_Task goal:_ Look for the word "надежности" in the entries below, then copy every line that has it.

_Dataset entries:_
********
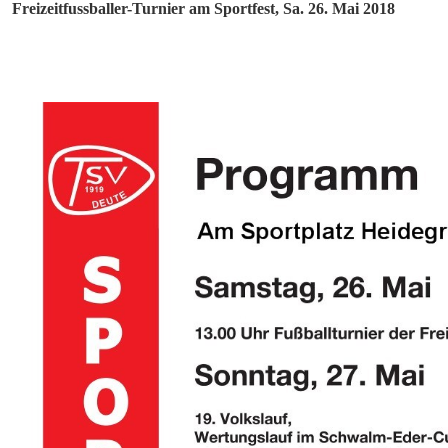
Freizeitfussballer-Turnier am Sportfest, Sa. 26. Mai 2018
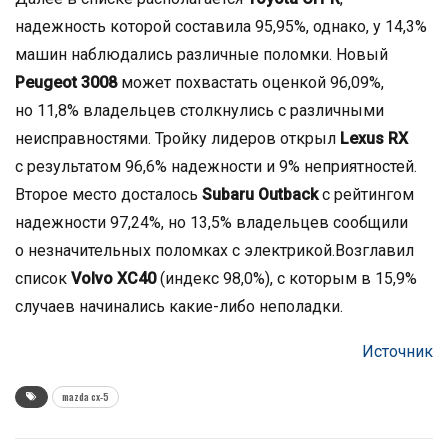
надежность которой составила 95,95%, однако, у 14,3%
машин наблюдались различные поломки. Новый
Peugeot 3008
может похвастать оценкой 96,09%,
но 11,8% владельцев столкнулись с различными
неисправностями. Тройку лидеров открыл
Lexus RX
с результатом 96,6% надежности и 9% неприятностей.
Второе место досталось
Subaru Outback
с рейтингом
надежности 97,24%, но 13,5% владельцев сообщили
о незначительных поломках с электрикой.Возглавил
список
Volvo XC40
(индекс 98,0%), с которым в 15,9%
случаев начинались какие-либо неполадки.
Источник
mazda cx-5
********
_Solution below:_
с результатом 96,6% надежности и 9% неприятностей.
надежности 97,24%, но 13,5% владельцев сообщили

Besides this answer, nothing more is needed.